WHAT YOU NEED TO DO: Required from the data below: the exact lines starting at the line containing "Jules Bravin" and ending at the line containing "отбора мощности трактора к рабочим органам", with both ends kept and all pictures dropped.

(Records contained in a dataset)
Segment Open

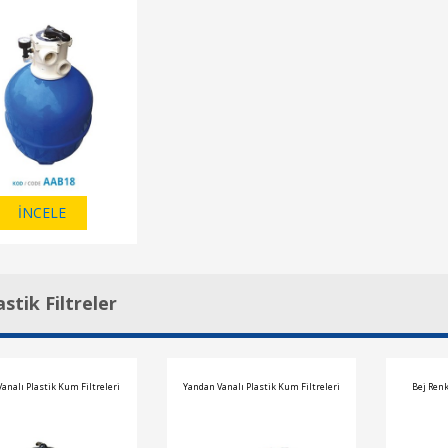
İNCELE
astik Filtreler
analı Plastik Kum Filtreleri
Yandan Vanalı Plastik Kum Filtreleri
Bej Renk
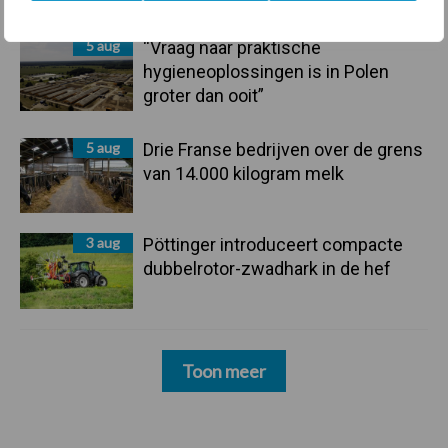
5 aug
“Vraag naar praktische
hygieneoplossingen is in Polen
groter dan ooit”
5 aug
Drie Franse bedrijven over de grens
van 14.000 kilogram melk
3 aug
Pöttinger introduceert compacte
dubbelrotor-zwadhark in de hef
Toon meer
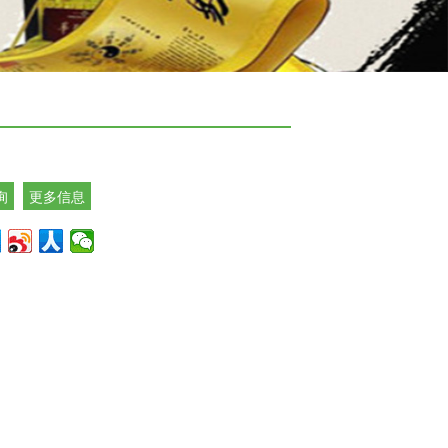
询
更多信息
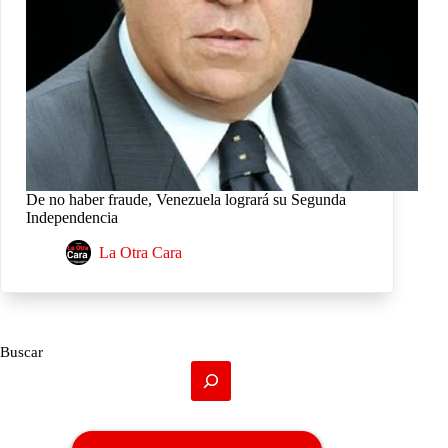
De no haber fraude, Venezuela logrará su Segunda
Independencia
La Otra Cara
Buscar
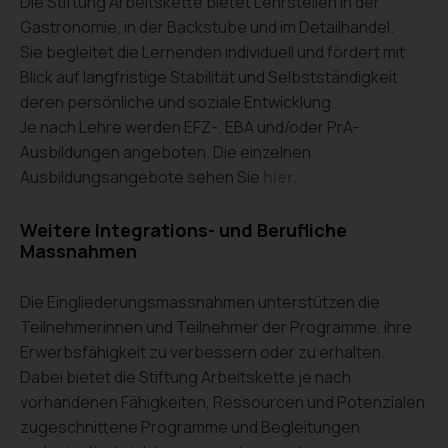
Die Stiftung Arbeitskette bietet Lehrstellen in der
Gastronomie, in der Backstube und im Detailhandel.
Sie begleitet die Lernenden individuell und fördert mit
Blick auf langfristige Stabilität und Selbstständigkeit
deren persönliche und soziale Entwicklung.
Je nach Lehre werden EFZ-, EBA und/oder PrA-
Ausbildungen angeboten. Die einzelnen
Ausbildungsangebote sehen Sie
hier
.
Weitere Integrations- und Berufliche
Massnahmen
Die Eingliederungsmassnahmen unterstützen die
Teilnehmerinnen und Teilnehmer der Programme, ihre
Erwerbsfähigkeit zu verbessern oder zu erhalten.
Dabei bietet die Stiftung Arbeitskette je nach
vorhandenen Fähigkeiten, Ressourcen und Potenzialen
zugeschnittene Programme und Begleitungen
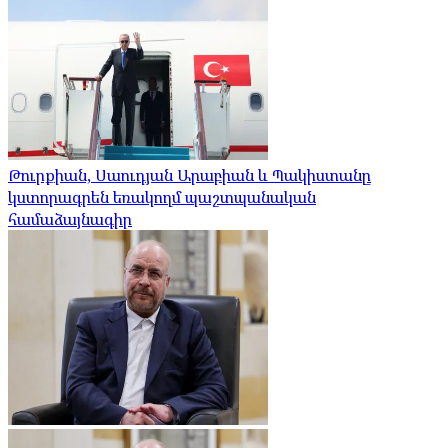
Թուրքիան, Սաուդյան Արաբիան և Պակիստանը
կստորագրեն եռակողմ պաշտպանական
համաձայնագիր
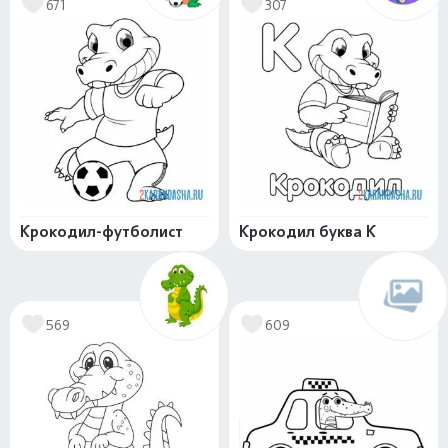
671
307
Крокодил-футболист
Крокодил буква К
569
609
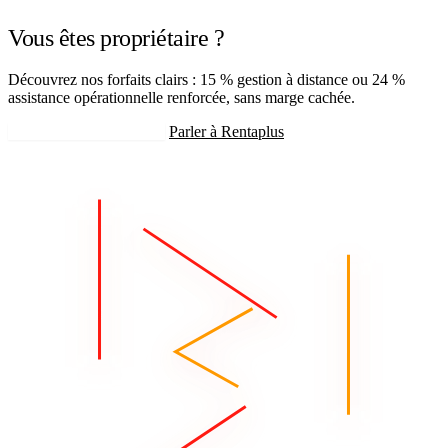
Vous êtes propriétaire ?
Découvrez nos forfaits clairs : 15 % gestion à distance ou 24 %
assistance opérationnelle renforcée, sans marge cachée.
Recevoir mon estimation
Parler à Rentaplus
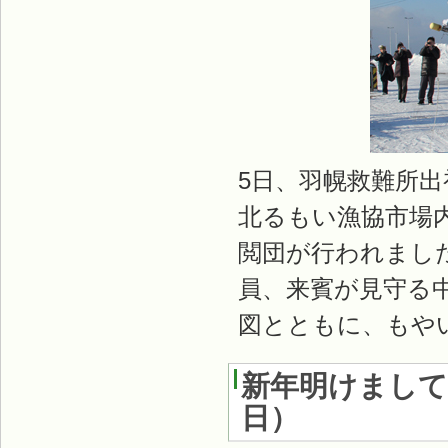
5日、羽幌救難所
北るもい漁協市場
閲団が行われまし
員、来賓が見守る
図とともに、もや
新年明けまし
日
）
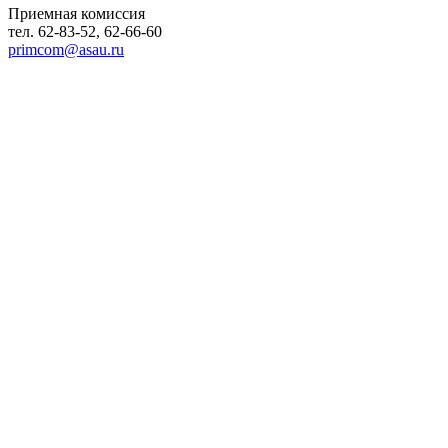
Приемная комиссия
тел. 62-83-52, 62-66-60
primcom@asau.ru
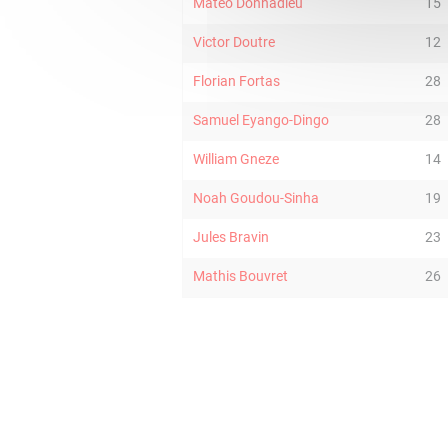
Mateo Donnadieu
15
Victor Doutre
12
Florian Fortas
28
Samuel Eyango-Dingo
28
William Gneze
14
Noah Goudou-Sinha
19
Jules Bravin
23
Mathis Bouvret
26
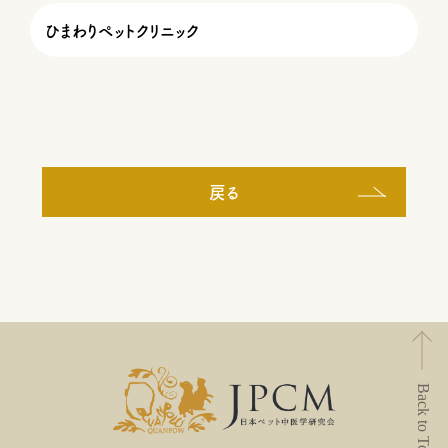
ひまわりペットクリニック
戻る
Back to Top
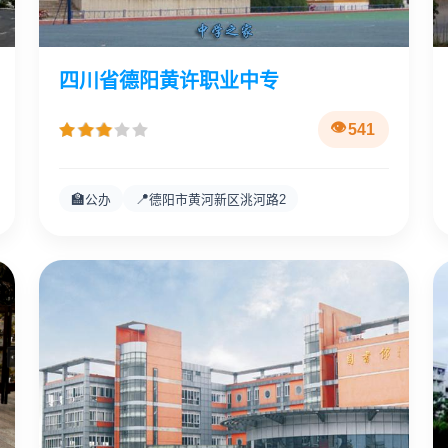
四川省德阳黄许职业中专
541
🏫
📍
公办
德阳市黄河新区洮河路2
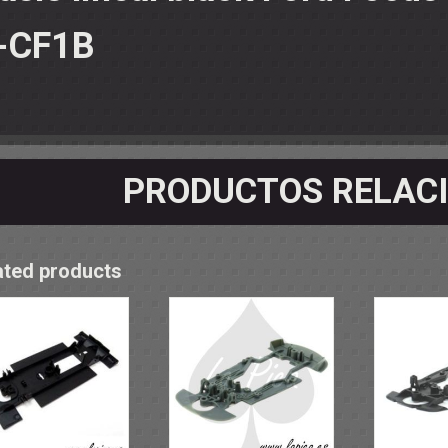
OS - SOPORTES
 RODAMIENTOS
-CF1B
RMINALES
PRODUCTOS RELAC
ated products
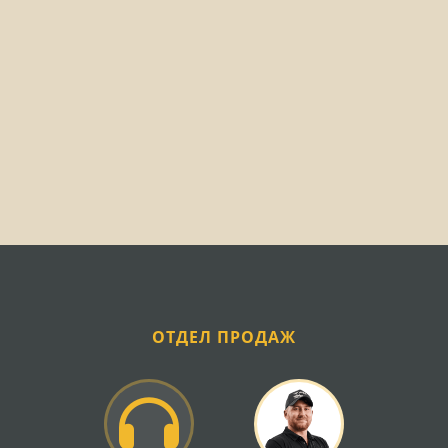
деталями для поддержания техники в рабочем
состоянии.
Основные группы запчастей КС-2.1
Ассортимент запчастей для косилки КС-2.1 включает
несколько ключевых категорий комплектующих.
Режущий аппарат представлен ножами,
противорежущими пластинами, пальцами и
головками ножей — именно эти детали испытывают
максимальные нагрузки и требуют регулярной
замены. Качество режущих элементов напрямую
влияет на чистоту среза и производительность
косилки.
Трансмиссионные узлы включают редукторы, валы,
ОТДЕЛ ПРОДАЖ
шестерни и подшипники. Эти компоненты
обеспечивают передачу крутящего момента от вала
отбора мощности трактора к рабочим органам
косилки. Особое внимание следует уделять
своевременной замене масла в редукторах и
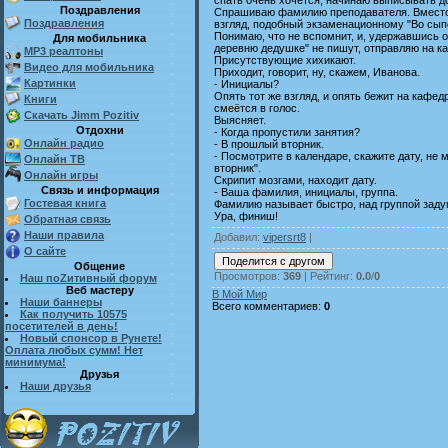
Поздравления
Спрашиваю фамилию преподавателя. Вместо 
Поздравления
взгляд, подобный экзаменационному "Во сып
Понимаю, что не вспомнит, и, удержавшись о
Для мобильника
деревню дедушке" не пишут, отправляю на к
MP3 реалтоны
Присутствующие хихикают.
Видео для мобильника
Приходит, говорит, ну, скажем, Иванова.
Картинки
- Инициалы?
Опять тот же взгляд, и опять бежит на кафед
Книги
смеётся в голос.
Скачать Jimm Pozitiv
Выясняет.
Отдохни
- Когда пропустили занятия?
Онлайн радио
- В прошлый вторник.
- Посмотрите в календаре, скажите дату, не
Онлайн ТВ
вторник".
Онлайн игры
Скрипит мозгами, находит дату.
Связь и информация
- Ваша фамилия, инициалы, группа.
Гостевая книга
Фамилию называет быстро, над группой заду
Ура, финиш!
Обратная связь
Наши правила
Добавил
:
vipersrt8
|
О сайте
Общение
Просмотров
:
369
|
Рейтинг
:
0.0
/
0
Наш поZитивный форум
Веб мастеру
В Мой Мир
Наши баннеры
Всего комментариев
:
0
Как получить 10575
посетителей в день!
Новый спонсор в Рунете!
Оплата любых сумм! Нет
минимума!
Друзья
Наши друзья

Segment Closed

WRITTEN ANSWER:
Jules Bravin
23
Mathis Bouvret
26
ひまわりペットクリニック
戻る
Back to Top
四川省德阳黄许职业中专
541
🏫
📍
公办
德阳市黄河新区洮河路2
OS - SOPORTES
 RODAMIENTOS
-CF1B
RMINALES
PRODUCTOS RELAC
ated products
деталями для поддержания техники в рабочем
состоянии.
Основные группы запчастей КС-2.1
Ассортимент запчастей для косилки КС-2.1 включает
несколько ключевых категорий комплектующих.
Режущий аппарат представлен ножами,
противорежущими пластинами, пальцами и
головками ножей — именно эти детали испытывают
максимальные нагрузки и требуют регулярной
замены. Качество режущих элементов напрямую
влияет на чистоту среза и производительность
косилки.
Трансмиссионные узлы включают редукторы, валы,
ОТДЕЛ ПРОДАЖ
шестерни и подшипники. Эти компоненты
обеспечивают передачу крутящего момента от вала
отбора мощности трактора к рабочим органам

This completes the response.